Extracted page text data

· · ·

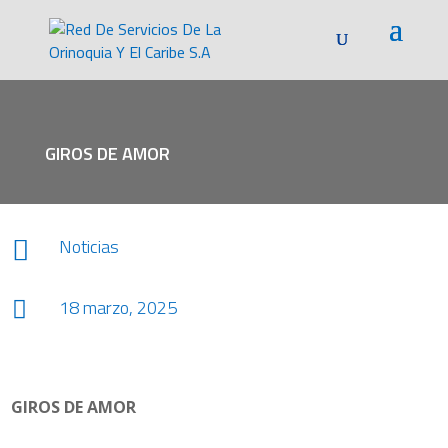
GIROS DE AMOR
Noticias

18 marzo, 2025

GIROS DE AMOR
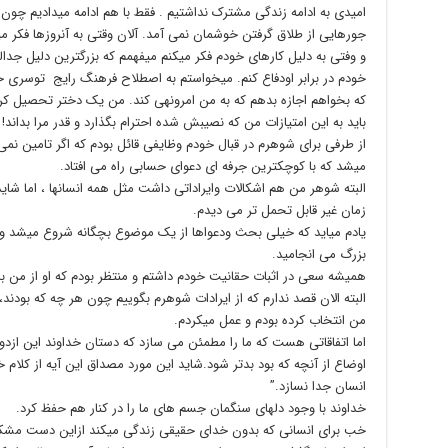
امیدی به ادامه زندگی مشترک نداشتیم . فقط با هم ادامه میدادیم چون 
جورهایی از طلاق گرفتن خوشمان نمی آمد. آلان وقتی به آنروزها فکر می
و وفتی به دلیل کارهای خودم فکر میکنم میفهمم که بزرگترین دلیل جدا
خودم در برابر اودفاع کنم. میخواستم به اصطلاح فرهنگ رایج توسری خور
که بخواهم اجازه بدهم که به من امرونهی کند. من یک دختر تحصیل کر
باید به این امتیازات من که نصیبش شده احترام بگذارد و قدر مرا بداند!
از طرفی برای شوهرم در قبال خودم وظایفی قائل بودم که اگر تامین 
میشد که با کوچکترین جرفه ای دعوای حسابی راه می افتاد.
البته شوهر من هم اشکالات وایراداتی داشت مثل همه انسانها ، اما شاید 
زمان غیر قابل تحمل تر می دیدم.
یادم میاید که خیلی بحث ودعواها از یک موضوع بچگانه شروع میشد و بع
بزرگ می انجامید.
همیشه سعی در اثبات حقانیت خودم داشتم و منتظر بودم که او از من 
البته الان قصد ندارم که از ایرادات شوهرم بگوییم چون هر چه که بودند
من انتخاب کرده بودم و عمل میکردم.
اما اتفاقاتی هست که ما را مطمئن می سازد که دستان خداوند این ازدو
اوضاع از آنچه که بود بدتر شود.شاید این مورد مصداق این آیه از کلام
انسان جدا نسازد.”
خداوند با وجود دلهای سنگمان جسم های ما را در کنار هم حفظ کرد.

· · ·

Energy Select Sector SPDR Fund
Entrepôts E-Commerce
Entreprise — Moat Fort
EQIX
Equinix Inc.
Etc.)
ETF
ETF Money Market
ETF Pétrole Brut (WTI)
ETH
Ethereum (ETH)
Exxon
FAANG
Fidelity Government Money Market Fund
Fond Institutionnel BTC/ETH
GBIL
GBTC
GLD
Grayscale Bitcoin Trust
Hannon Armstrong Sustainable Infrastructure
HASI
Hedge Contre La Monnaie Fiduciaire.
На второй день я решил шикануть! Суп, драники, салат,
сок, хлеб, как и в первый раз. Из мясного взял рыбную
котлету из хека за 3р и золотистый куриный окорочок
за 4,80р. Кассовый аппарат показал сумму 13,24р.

· · ·

* _YOUR INSTRUCTIONS_
For this exercise, output exactly the lines above from the line with "Entreprise — Moat Fort" to the line with "за 4,80р. Кассовый", counting both, and leave out the rest.

* _EXERCISE ANSWER_
Entreprise — Moat Fort
EQIX
Equinix Inc.
Etc.)
ETF
ETF Money Market
ETF Pétrole Brut (WTI)
ETH
Ethereum (ETH)
Exxon
FAANG
Fidelity Government Money Market Fund
Fond Institutionnel BTC/ETH
GBIL
GBTC
GLD
Grayscale Bitcoin Trust
Hannon Armstrong Sustainable Infrastructure
HASI
Hedge Contre La Monnaie Fiduciaire.
На второй день я решил шикануть! Суп, драники, салат,
сок, хлеб, как и в первый раз. Из мясного взял рыбную
котлету из хека за 3р и золотистый куриный окорочок
за 4,80р. Кассовый аппарат показал сумму 13,24р.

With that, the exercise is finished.